It is easy to feel unhappy for Pluto since it got demoted to non-planet rank back in 2006, but if anything, our favorite cosmic oddity has only gotten more exciting since it broke out on its own. Studies propose it’s got strange gravity waves, a beating heart, and the way it interacts with solar winds is not like anything researchers have seen in our Solar System. And now it looks like it’s like a flowing, underground ocean. If that makes you feel a little odd, yep, it’s super strange and weird. How can a planet that is nearly 6 billion kilometers (3.67 billion miles) away from the Sun not be freezing to the core?
That question has been irritating scientists since NASA’s New Horizons probe completed its flyby of Pluto last July and found signs of tectonic activity upsetting its frosty surface that could only really be described by an underground ocean.
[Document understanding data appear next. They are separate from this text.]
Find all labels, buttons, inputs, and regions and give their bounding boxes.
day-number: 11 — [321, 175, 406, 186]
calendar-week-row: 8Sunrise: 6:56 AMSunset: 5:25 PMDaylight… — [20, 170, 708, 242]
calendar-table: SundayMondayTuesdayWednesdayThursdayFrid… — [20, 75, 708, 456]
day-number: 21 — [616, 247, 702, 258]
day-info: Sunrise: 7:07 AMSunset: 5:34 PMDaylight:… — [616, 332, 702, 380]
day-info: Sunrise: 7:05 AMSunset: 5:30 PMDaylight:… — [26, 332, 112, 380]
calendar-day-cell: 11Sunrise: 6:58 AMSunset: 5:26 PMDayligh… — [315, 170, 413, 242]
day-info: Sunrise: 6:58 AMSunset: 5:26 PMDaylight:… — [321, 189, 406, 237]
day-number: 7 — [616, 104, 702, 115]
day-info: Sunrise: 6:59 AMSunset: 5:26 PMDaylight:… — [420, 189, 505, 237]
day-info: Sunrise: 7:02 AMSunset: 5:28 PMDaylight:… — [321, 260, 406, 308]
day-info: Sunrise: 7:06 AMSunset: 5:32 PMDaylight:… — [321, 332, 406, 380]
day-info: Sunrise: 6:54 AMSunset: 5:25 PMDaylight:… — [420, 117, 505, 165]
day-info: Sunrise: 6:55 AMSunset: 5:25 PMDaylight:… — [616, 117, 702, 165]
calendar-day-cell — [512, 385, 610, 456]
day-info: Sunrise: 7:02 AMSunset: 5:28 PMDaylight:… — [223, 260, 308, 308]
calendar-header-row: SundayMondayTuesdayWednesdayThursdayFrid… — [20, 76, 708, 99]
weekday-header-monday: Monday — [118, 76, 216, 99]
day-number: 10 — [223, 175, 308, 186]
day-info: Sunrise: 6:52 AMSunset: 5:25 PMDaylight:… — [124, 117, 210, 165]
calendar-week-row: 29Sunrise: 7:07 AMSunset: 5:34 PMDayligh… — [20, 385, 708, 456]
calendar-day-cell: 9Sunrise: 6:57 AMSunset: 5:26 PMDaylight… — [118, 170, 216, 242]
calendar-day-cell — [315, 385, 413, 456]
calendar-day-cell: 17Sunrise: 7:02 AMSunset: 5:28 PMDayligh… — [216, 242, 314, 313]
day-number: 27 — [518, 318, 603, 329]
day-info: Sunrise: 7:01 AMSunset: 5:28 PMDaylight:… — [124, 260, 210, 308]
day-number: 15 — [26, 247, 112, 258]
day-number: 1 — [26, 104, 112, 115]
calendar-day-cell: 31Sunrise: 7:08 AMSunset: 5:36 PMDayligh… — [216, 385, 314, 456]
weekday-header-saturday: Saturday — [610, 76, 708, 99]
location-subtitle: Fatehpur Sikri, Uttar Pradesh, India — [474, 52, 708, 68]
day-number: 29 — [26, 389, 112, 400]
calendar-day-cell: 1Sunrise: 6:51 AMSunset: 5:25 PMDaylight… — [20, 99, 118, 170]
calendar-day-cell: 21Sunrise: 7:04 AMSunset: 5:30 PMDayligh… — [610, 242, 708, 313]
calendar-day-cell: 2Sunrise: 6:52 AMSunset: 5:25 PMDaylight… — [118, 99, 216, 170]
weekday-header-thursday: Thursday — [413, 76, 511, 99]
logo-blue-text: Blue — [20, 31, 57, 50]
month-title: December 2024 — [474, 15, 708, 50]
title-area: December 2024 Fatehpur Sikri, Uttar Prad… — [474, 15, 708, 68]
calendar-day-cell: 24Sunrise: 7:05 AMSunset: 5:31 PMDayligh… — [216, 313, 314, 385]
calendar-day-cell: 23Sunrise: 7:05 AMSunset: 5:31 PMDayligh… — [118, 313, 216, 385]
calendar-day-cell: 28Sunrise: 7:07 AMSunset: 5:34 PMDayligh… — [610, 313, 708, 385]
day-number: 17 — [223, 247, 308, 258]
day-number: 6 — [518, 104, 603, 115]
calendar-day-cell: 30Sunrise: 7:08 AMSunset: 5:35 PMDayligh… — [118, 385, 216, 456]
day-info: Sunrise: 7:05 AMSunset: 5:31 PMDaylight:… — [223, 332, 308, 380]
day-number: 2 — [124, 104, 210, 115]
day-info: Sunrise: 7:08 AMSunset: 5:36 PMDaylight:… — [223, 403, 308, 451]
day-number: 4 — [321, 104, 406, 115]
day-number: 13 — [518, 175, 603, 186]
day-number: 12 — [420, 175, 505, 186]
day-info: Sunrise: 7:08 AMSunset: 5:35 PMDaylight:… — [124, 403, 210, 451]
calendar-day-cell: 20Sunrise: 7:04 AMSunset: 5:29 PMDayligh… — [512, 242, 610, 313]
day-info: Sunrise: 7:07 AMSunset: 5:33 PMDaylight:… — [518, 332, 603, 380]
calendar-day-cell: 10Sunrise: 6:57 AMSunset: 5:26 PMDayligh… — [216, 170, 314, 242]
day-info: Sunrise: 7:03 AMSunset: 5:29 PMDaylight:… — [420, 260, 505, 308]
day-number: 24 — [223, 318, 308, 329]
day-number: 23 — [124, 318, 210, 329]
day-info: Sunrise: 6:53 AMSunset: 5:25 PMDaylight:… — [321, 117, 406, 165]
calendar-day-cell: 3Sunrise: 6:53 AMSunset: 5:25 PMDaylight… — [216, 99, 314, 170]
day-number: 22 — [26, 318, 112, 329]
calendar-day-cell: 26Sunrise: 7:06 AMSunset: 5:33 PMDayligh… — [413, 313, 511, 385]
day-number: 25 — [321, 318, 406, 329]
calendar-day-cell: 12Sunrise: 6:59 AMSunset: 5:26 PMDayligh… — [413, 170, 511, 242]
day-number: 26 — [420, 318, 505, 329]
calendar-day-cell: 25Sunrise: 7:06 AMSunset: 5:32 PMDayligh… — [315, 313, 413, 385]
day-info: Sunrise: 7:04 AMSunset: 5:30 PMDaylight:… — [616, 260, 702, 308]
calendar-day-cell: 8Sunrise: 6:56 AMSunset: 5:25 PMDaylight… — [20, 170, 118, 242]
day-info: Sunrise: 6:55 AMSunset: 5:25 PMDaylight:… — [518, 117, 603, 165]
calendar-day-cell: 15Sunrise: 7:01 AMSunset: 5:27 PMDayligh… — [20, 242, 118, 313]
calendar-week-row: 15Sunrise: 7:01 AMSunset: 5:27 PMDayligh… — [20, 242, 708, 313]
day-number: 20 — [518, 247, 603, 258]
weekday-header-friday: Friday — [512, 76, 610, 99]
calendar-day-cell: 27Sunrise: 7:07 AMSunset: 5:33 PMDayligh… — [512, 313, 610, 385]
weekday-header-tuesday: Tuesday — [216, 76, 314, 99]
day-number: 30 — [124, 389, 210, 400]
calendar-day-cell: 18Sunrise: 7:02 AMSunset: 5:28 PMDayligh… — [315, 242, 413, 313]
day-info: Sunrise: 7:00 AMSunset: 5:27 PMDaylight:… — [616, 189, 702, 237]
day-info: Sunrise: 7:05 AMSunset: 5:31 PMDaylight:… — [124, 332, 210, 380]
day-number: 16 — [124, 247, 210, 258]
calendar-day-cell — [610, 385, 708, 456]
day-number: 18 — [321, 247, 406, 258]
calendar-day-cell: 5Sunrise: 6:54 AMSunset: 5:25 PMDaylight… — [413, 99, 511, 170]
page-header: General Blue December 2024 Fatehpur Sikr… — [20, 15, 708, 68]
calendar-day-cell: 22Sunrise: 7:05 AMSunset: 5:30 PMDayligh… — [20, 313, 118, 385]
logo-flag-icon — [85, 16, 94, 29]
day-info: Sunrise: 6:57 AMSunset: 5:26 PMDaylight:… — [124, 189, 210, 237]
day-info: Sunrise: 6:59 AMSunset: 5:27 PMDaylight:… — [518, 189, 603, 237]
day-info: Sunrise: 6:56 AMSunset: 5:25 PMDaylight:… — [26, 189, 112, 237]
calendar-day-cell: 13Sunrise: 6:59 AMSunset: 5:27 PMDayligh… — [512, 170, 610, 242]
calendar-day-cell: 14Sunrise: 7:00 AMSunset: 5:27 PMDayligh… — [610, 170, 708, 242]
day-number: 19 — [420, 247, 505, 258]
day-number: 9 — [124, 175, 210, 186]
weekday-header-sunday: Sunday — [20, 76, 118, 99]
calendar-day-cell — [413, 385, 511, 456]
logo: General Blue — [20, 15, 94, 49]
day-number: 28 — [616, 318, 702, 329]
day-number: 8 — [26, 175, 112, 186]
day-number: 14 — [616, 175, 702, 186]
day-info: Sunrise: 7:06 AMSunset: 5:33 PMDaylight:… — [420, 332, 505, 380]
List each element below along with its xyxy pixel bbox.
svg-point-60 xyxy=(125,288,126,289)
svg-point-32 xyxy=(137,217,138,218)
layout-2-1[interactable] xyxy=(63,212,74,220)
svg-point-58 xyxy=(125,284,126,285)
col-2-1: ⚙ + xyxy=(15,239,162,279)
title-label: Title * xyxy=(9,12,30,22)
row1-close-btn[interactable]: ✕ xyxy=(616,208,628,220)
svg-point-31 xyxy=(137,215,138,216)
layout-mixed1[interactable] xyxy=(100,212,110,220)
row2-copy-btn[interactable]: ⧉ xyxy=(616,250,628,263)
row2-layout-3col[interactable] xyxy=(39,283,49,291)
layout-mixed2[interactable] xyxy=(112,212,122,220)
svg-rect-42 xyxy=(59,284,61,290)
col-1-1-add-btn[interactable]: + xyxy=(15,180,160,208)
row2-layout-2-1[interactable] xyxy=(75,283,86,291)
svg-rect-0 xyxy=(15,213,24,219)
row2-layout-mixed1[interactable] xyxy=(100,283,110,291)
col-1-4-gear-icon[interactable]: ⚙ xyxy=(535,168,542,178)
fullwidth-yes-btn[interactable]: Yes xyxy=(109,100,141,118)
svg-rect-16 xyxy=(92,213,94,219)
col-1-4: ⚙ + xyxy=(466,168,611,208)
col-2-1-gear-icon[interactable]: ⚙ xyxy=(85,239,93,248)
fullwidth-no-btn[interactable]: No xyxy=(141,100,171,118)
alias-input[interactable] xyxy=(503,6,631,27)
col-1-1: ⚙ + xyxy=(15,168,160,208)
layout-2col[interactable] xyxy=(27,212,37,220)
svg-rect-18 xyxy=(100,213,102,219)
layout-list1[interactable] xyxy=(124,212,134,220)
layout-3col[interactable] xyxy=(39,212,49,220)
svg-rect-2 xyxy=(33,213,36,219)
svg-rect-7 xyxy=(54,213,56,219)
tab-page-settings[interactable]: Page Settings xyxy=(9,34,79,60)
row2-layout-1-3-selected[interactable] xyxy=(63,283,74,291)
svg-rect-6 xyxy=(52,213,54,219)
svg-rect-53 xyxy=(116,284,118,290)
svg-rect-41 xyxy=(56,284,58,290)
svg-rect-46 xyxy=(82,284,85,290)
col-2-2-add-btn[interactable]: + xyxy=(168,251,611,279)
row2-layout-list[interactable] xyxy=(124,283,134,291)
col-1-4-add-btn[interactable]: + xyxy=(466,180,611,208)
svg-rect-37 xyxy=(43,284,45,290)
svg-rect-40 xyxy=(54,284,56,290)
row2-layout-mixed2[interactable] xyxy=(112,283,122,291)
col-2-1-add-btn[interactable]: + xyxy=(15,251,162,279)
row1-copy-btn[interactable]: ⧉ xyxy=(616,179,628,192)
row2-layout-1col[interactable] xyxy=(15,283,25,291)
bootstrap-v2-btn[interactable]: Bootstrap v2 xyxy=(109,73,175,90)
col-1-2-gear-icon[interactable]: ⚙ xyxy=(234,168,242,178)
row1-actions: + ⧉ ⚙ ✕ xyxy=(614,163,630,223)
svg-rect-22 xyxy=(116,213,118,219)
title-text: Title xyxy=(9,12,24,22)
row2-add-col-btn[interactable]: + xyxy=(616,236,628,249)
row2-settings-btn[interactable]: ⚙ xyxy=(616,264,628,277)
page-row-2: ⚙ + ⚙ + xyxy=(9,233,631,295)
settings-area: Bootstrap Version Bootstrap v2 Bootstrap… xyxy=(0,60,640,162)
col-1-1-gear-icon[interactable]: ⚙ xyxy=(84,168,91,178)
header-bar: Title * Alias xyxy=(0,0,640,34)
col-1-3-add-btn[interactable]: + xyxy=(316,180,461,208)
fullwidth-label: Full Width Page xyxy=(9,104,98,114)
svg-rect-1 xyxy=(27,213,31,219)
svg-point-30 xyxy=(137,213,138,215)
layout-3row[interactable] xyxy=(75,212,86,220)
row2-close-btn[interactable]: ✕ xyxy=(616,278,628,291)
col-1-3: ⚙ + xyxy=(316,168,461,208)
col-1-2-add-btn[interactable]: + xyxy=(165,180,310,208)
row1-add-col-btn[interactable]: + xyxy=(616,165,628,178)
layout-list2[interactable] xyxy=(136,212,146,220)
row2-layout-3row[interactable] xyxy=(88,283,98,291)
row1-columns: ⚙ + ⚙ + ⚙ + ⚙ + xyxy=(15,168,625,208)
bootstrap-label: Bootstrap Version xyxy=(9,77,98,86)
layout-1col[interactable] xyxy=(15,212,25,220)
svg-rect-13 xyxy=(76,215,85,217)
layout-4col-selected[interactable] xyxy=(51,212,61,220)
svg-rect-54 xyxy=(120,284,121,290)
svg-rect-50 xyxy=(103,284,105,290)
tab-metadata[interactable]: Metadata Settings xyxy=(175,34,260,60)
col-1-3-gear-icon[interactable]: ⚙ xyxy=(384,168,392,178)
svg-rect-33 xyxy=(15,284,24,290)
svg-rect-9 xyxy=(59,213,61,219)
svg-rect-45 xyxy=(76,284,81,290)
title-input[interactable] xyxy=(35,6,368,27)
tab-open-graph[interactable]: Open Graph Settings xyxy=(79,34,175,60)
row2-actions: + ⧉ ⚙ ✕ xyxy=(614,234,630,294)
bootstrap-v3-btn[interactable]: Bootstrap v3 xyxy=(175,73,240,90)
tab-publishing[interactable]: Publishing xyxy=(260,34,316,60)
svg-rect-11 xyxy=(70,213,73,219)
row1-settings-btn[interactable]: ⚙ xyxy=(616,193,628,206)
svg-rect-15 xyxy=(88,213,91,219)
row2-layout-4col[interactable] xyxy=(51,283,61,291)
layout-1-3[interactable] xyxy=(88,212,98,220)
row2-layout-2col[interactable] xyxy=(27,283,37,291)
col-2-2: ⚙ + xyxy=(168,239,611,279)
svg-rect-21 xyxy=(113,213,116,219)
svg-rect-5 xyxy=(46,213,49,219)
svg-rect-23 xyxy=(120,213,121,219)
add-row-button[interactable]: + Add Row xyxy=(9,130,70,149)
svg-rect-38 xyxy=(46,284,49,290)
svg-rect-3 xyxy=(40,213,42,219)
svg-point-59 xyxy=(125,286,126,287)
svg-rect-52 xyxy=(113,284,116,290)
And now a new model approves what NASA researchers have assumed, by revealing how Pluto would generally dry out like an overripe peach if it did not have liquid water giving its frozen crust a bit of area to move.
As Maddie Stone describes over at Gizmodo, when New Horizons sent back the clearest pictures ever captured of Pluto’s surface, there was a weird lack of what researchers refer to as compressional tectonic features, which are likely to form if the internal layers of liquid had frozen into a thicker form called ice II.
The image that gave away Pluto's secret. Credit: NASA/New Horizons
One of the team members behind the model, Noah P. Hammond from Brown University, told the press, "The foundation of ice II would cause Pluto to experience size contraction and compressional tectonic features to form on the surface."
In short, Hammond’s models presented that if Pluto’s liquid ocean had frozen dense, it would have been crushed by the thick outer shell into a dense ice II shape. Ice II is weird in that it contracts as it freezes, rather than expanding like normal ice, so if Pluto had an ice II ocean underneath its icy crust, it would have affected the whole thing to contract from the inside, in ways that would have been observable on the surface.
Hammond says, "As the tectonic features on Pluto’s surface are all extensional and there are no obvious compressional features, it proposes that ice II has not formed and that so, Pluto’s sub-surface ocean has possibly survived the past."
So what’s keeping Pluto’s assumed underground ocean so wet? The scientists believe it’s likely to the dwarf planet’s simmering core, which creates a whole lot of heat from the decay of radioactive features inside the surface. While this means that Pluto appears to be more habitable, or maybe slightly less cold than we believed, there is still not much chance of life on the planet. But what’s important in this discovery is the fact that liquid oceans can exist on dwarf planets, moons, and even bigger planets, without the tidal forces researchers had assumed were essential for keeping things nice and flowing.
Conor Gearin describes for New Scientist:"The moons of gas giants, like Jupiter’s moon Ganymede, have sub-surface oceans because tidal forces from the planet keep them spilling around. In contrast, Pluto seems to have a liquid ocean despite not suffering a large planet’s tidal pull."
Francis Nimmo of the University of California at Santa Cruz says, "You don’t need tidal heating to have an ocean, which is the main lesson. It means that other big Kuiper Belt objects out there could have oceans, also."
Obviously, nothing’s confirmed until some robot drone jumps into the Pluto’s underground ocean, but the case is looking pretty strong for Pluto’s sloshy interior.